The first design was completed in mid-1956. It was Akt – Końska Wenus by Henryk Jędrasiak. This figurine still bore features of the earlier style, characterized by numerous angular details and a decorative base. However, subsequent designs – Jędrasiak's Jeleń and Naruszewicz's Dzik – increasingly showcased new trends. These included simplified forms and a synthesis of the object's silhouette, with deliberate deformations emphasizing specific distinctive elements.

The production of the figurines was entrusted to several factories: the Bogucice Porcelain Works, the Porcelain and Porcelainite Works in Chodzież, the Ćmielów Porcelain Works, the Karolina Porcelain Works in Jaworzyna Śląska, the Tułowice Porcelainite Works, the Krzysztof Porcelain Works in Wałbrzych, and the Wałbrzych Porcelain Works. The figurines were produced under the supervision of their creators, though this oversight was rarely enforced. Designs were often adjusted locally for production, resulting in variations of the same project in different factories. For example, Sowa, designed by Hanna Orthwein, differs in claw shapes between the versions from Ćmielów and Karolina works.

In 1964, the production of all small-scale sculpture designs was taken over by the Świt division of the Ćmielów Porcelain Works. However, Tułowice retained the rights to produce most of the Institute of Industrial Design's figurines, while Bogucice did not transfer the original molds created in their facility.

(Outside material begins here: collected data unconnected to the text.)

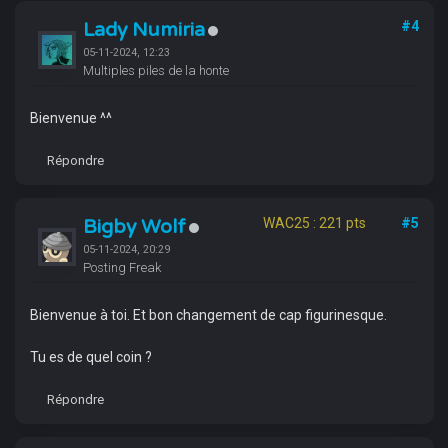
Lady Numiria
#4
05-11-2024, 12:23
Multiples piles de la honte
Bienvenue ^^
Répondre
Bigby Wolf
WAC25 : 221 pts
#5
05-11-2024, 20:29
Posting Freak
Bienvenue à toi. Et bon changement de cap figurinesque.
Tu es de quel coin ?
Répondre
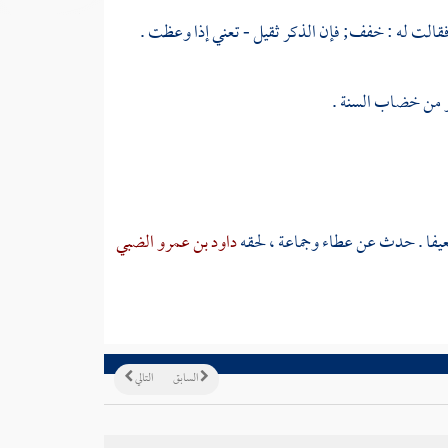
قالت له : خفف; فإن الذكر ثقيل - تعني إذا وعظت .
هو من خضاب السنة .
يفا . حدث عن
عطاء
وجماعة ، لحقه
داود بن عمرو الضبي
السابق
التالي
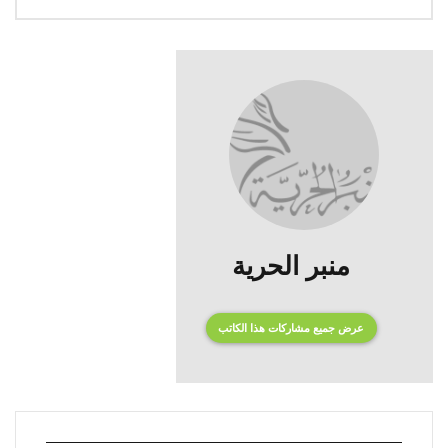
منبر الحرية
عرض جميع مشاركات هذا الكاتب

Already in 1956, Ćmielów figurines achieved exhibition success at the Poznań International Fair. Until 1964, they were featured attractions at nearly all domestic and international exhibitions and trade fairs. They were showcased at the Leipzig Trade Fair, in New York and Chicago, at the Second Polish Industrial Exhibition in Moscow in 1959, and at the Polish Exhibition of Glass and Ceramics in Berlin.

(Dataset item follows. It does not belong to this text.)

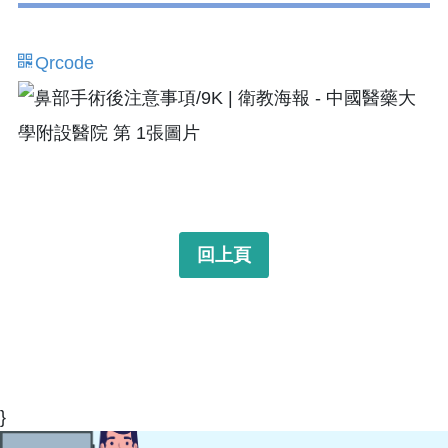
Qrcode
回上頁
}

The English magazine The Studio highlighted them in its annual special editions dedicated to the best designs in applied arts: in 1959 (Dzik and Batalion by M. Naruszewicz), 1960 (Gibbon by H. Orthwein and Kura by L. Tomaszewski), 1961 (Gołębie and Gazela by H. Jędrasiak), and 1962 (Bawół afrykański by L. Tomaszewski).

The design of these figurines continued at the Institute of Industrial Design until about 1965. During the late 1950s and early 1960s, they were widely available consumer goods. By the late 1970s, the Ćmielów Porcelain Works attempted to reintroduce them into production under a new program, but this effort met resistance and was not pursued further until the 1990s. In 1991, the Ćmielów factories declared bankruptcy, but their new owner initiated a reissue of the Institute of Industrial Design patterns.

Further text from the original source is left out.